(Saved entries)
**********
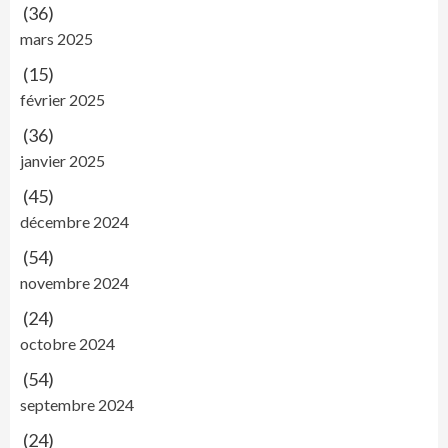
(36)
mars 2025
(15)
février 2025
(36)
janvier 2025
(45)
décembre 2024
(54)
novembre 2024
(24)
octobre 2024
(54)
septembre 2024
(24)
**********
TASK TO COMPLETE
Each record must be set down again without alteration, and no picture may be carried over.

SOLUTION TO THIS EXERCISE
(36)
mars 2025
(15)
février 2025
(36)
janvier 2025
(45)
décembre 2024
(54)
novembre 2024
(24)
octobre 2024
(54)
septembre 2024
(24)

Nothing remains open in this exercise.